Following are the excerpts:
The Indian team left the shores on a high, though you did reach the semis you fell below your own expectations. Could you throw light into what could have gone wrong?
Yes, we did definitely under perform given that we had our sights fixed on the title. Winning is not easy, but we wanted to do well against the New Zealanders. I suppose, all of us failed at the big occasion. It could be that the occasion got to us as all of us failed to click at the same time be it with our bowling or our batting.
If it was the big occasion, then what about the league phase where you did meet the two big title contenders?
We were doing well against Australia when a bad mix up between Anju Jain and me saw India lose Anju's wicket, which was a major setback. From then on we failed to keep up with the run rate and eventually lost the match.
We were doing extremely well against New Zealand. We had the match covered till the 35th over but one dropped chance off Tiffen and she took off. That cost us the match because she virtually took New Zealand to a match winning total with the Ferns pilling, something like, 90 odd runs in the last 10 overs.
Having played New Zealand in the league phase and having committed a few errors and also having got a chance to weigh their strengths and weaknesses, one never saw you put that experience to use in the semis. On the other hand you succumbed even more easily than you did in the league phase?
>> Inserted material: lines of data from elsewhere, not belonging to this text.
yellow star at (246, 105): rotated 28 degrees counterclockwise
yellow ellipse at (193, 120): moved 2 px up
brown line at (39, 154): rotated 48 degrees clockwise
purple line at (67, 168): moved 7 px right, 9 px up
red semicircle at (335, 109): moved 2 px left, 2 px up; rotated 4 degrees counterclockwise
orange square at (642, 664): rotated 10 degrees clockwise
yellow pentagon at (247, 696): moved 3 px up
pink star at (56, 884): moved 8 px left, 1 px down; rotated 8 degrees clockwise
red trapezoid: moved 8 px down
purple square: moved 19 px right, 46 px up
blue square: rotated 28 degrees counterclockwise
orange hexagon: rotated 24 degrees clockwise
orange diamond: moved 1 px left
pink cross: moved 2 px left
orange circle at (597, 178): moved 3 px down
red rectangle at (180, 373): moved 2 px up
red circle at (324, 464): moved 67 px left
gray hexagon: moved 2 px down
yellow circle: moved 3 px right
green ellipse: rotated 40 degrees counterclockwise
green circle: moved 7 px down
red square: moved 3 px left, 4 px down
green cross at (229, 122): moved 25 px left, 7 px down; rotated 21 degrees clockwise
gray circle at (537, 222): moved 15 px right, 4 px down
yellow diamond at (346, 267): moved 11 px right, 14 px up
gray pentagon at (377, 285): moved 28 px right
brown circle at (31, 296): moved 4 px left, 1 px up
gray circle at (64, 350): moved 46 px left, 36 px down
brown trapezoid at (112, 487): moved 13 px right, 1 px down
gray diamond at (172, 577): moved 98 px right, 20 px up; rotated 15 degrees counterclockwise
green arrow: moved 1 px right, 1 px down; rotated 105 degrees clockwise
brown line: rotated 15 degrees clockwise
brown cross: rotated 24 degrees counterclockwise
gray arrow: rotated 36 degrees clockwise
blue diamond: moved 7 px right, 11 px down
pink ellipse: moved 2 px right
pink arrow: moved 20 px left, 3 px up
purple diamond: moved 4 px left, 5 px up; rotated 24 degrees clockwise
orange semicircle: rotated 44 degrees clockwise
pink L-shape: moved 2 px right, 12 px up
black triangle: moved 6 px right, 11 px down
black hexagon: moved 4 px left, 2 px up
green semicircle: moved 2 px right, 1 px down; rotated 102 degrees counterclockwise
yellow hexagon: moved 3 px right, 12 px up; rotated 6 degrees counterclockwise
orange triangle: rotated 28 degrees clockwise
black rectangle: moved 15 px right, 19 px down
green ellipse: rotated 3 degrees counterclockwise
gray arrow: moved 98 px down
Like I said nothing went right for us in the semi-finals. From the word go something or the other went wrong. We did not have a good opening partnership and then we lost a couple of wickets very quickly.
Talking of your batting not coming good, it was not a shuffle we saw in your batting lineup but a complete reversal from number one to five. To undertake an experiment of such major proportions especially in a knock out stage was a big risk to say the least?
It was a risk taken but we were more positive of the risk coming off. It was basically because Mithali Raj was ruled out that we had to change the batting order.
But then, all that needed to be done was push Chandrakantha Ahir one slot ahead and include a bat. But changing the entire batting order was not needed.
Since Mithali was out we needed to strengthen our batting order. So we experimented with Purnima Rau in the Ireland match as an opener an then we did try Smitha in the Sri Lanka match. Moreover, Anju was not doing all that well at the top, so I suppose they decided to change both the openers.
Yes, you can term it as a risk but we saw it as a positive move.